RDA take (Lowenthal take):

The low income housing proportion will revert to 75/25 instead of 70/30 after money is paid back.

Courts:
The ab 590 (zero rep votes) language on creating a new pilot program in the courts is out, but the fee on the cases is still in.

District of choice will have its sunset extended.

Textbook flexibility retained, with compromise language on the standards.

Exit exam:
Will continue the exemption on special ed kids until the board decides and alternative. (Neutral for us)

Tax enforcement:
Got the FIRM language removed
Got the license revocation language removed.
(That leaves only the BOE registration and the back up witholding in the tax enforcement area)

Parks will stay open without the vlf tax (through fund shifts)
50 may close, but got language that locals, feds, or non-profits will get chance to take over operation.

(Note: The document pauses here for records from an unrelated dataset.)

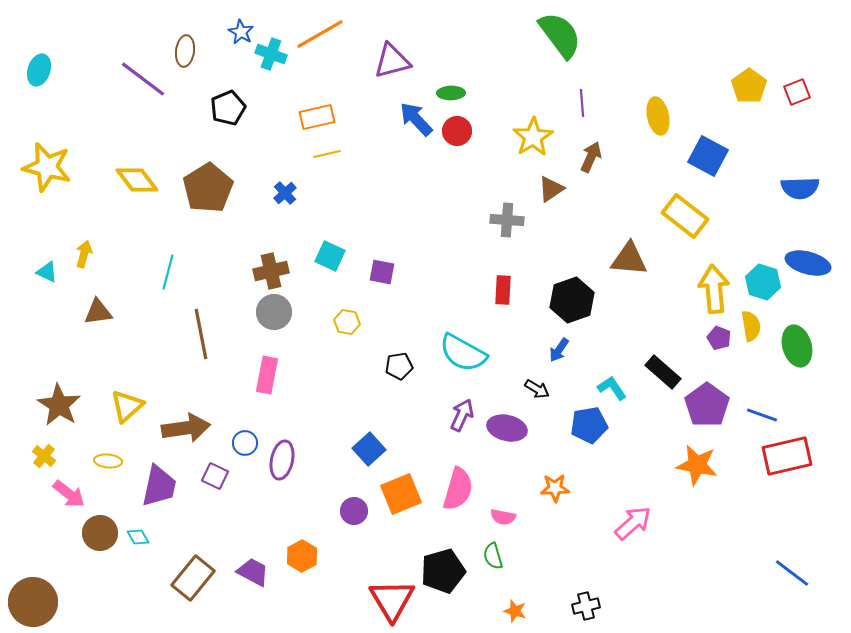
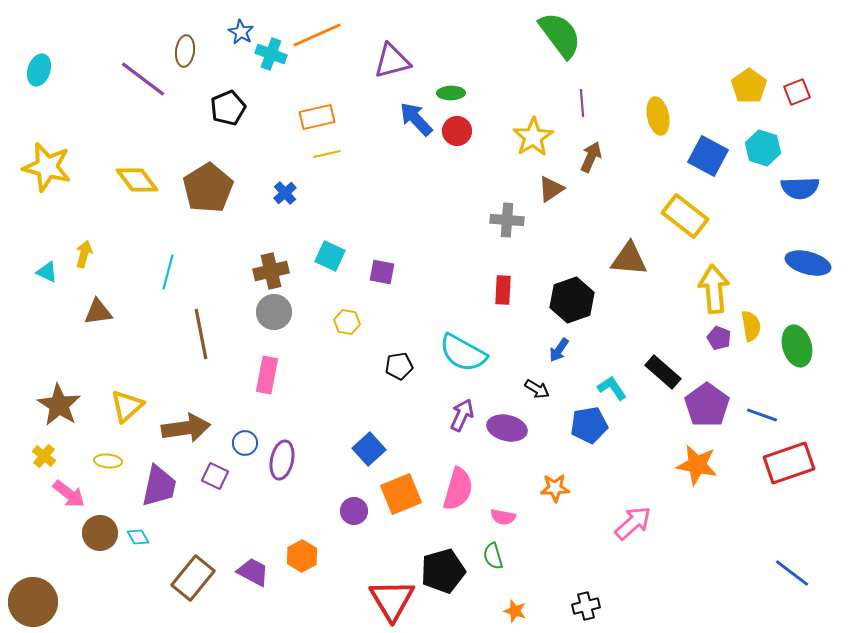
orange line at (320, 34): moved 3 px left, 1 px down; rotated 6 degrees clockwise
cyan hexagon at (763, 282): moved 134 px up
red rectangle at (787, 456): moved 2 px right, 7 px down; rotated 6 degrees counterclockwise
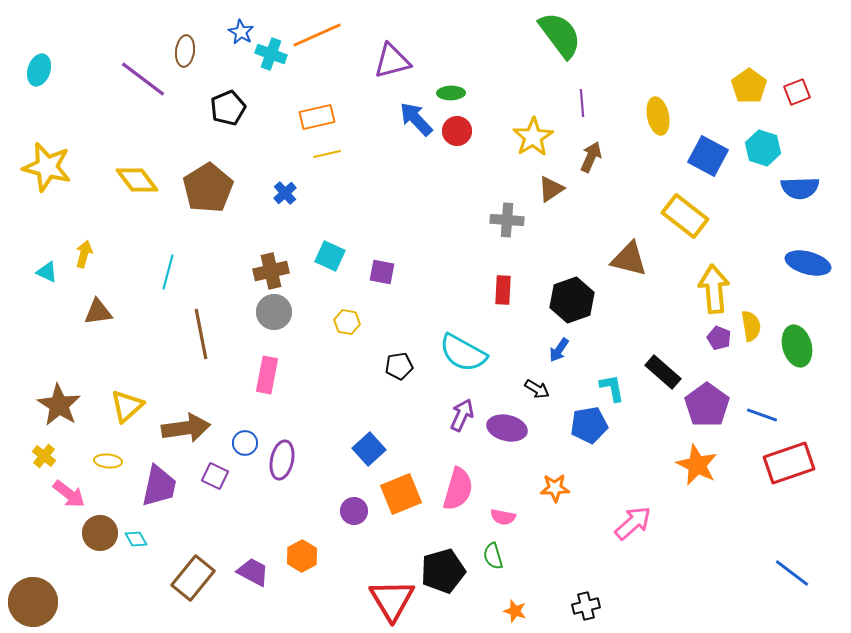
brown triangle at (629, 259): rotated 9 degrees clockwise
cyan L-shape at (612, 388): rotated 24 degrees clockwise
orange star at (697, 465): rotated 15 degrees clockwise
cyan diamond at (138, 537): moved 2 px left, 2 px down
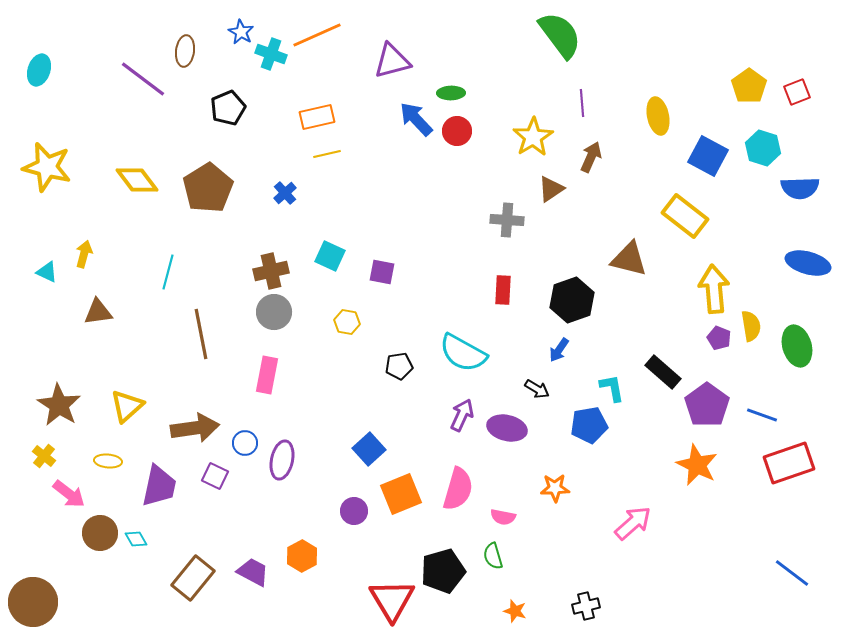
brown arrow at (186, 428): moved 9 px right
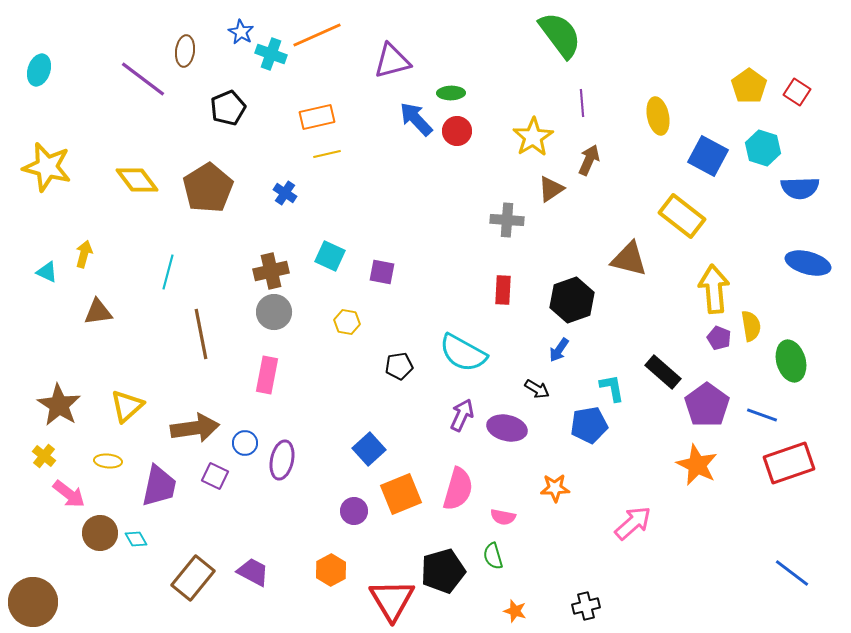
red square at (797, 92): rotated 36 degrees counterclockwise
brown arrow at (591, 157): moved 2 px left, 3 px down
blue cross at (285, 193): rotated 15 degrees counterclockwise
yellow rectangle at (685, 216): moved 3 px left
green ellipse at (797, 346): moved 6 px left, 15 px down
orange hexagon at (302, 556): moved 29 px right, 14 px down
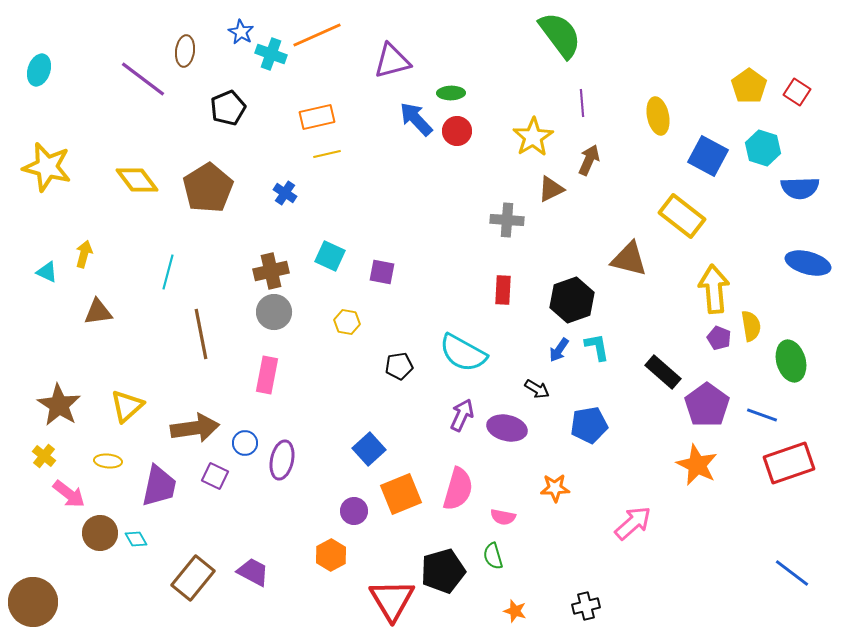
brown triangle at (551, 189): rotated 8 degrees clockwise
cyan L-shape at (612, 388): moved 15 px left, 41 px up
orange hexagon at (331, 570): moved 15 px up
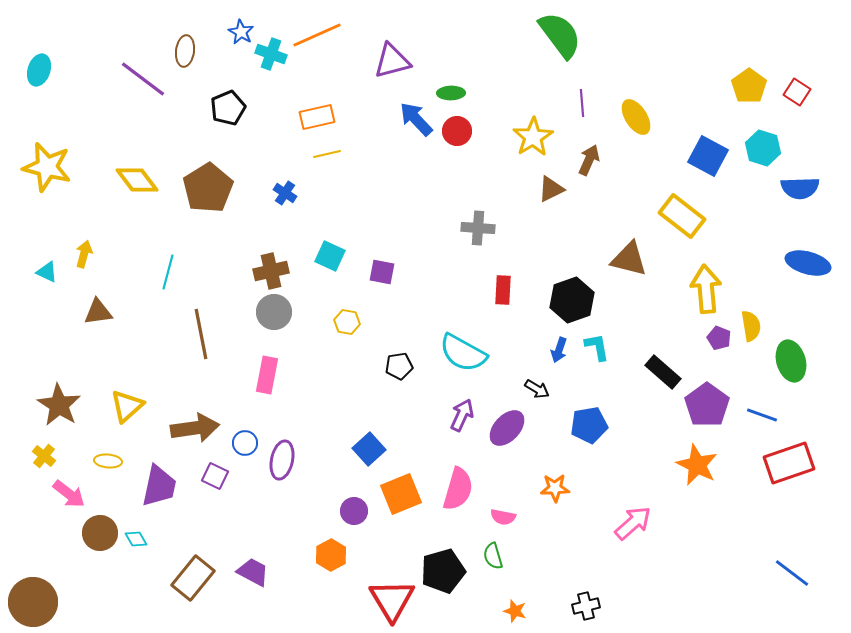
yellow ellipse at (658, 116): moved 22 px left, 1 px down; rotated 21 degrees counterclockwise
gray cross at (507, 220): moved 29 px left, 8 px down
yellow arrow at (714, 289): moved 8 px left
blue arrow at (559, 350): rotated 15 degrees counterclockwise
purple ellipse at (507, 428): rotated 60 degrees counterclockwise
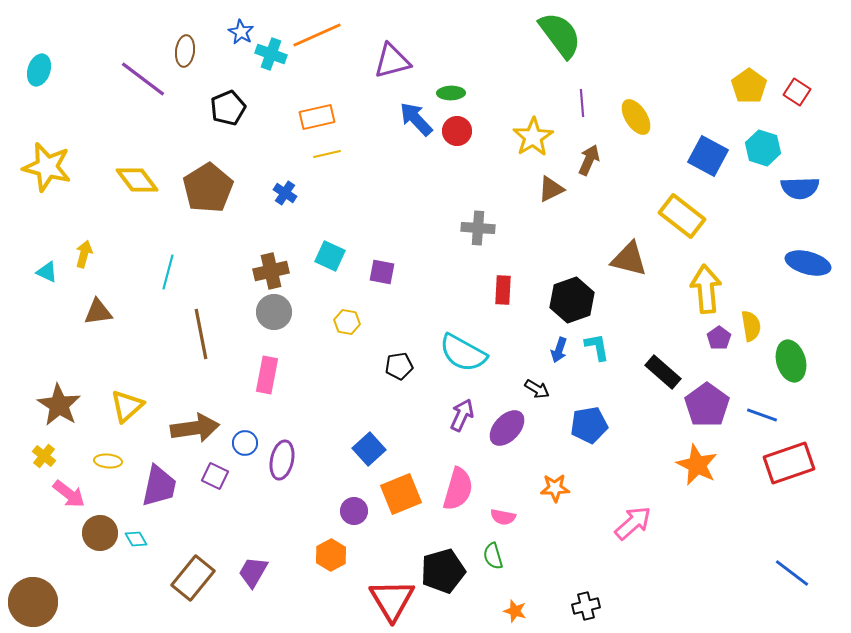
purple pentagon at (719, 338): rotated 15 degrees clockwise
purple trapezoid at (253, 572): rotated 88 degrees counterclockwise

VOC, tsca, and ust fees were all taken out. Dept of industrial relations fee from february that was supposed to have reforms with it, gets a sunset.

Rural hospital enrollment centers will stay open.

Williamson act will remain, but get a 20 percent cut.

Industrial wage survey for central valley is back in (feb deal)

Career tech in the community colleges was going to get whacked disproportionately, and will get just the same cut as some of the other protected programs.

Integrated waste mgt board:
Consolidated with toxics and eliminated. But kept some of the stuff in resources, instead of epa, which is better.

Bureau of narcotics enforcement task forces: saved, through unallocated cut to doj

National guard educational benefit

Then: Some Overall Positive Issues:

No tax increases.

Almost (almost!) all the fees. ( including sra, the hospital, forensic fees, and the eri -the gov's tax on insurance policies)

Major major reforms to ihss, calworks, IT procurement, medi-cal, asset management, all colas eliminated, etc

RDA trigger on huta and 1a is in

Independent contractor witholding is out

NOL and unitary tax is out

T-ridge is in (we have to keep Kip [Lipper] from writing it so it's impossible [to stop])

Can't think of a poison pill out of the 45 pages that was put in in conference that hasn't been removed. (Salmon language, suction dredging, mlpa, etc)

No early release, unallocated cut to corrections. ("How" to be fought over later, with our own proposal)

We all know the negatives:
It's got some ugly gimmicks.
It's got possible local government borrowing, and the huta take (though both are mitigated, minimized, if not completely avoided through the RDA securitization)
It's got Lowenthal's rda take.
It's got the accelerated income tax witholding on individuals and estimated payers.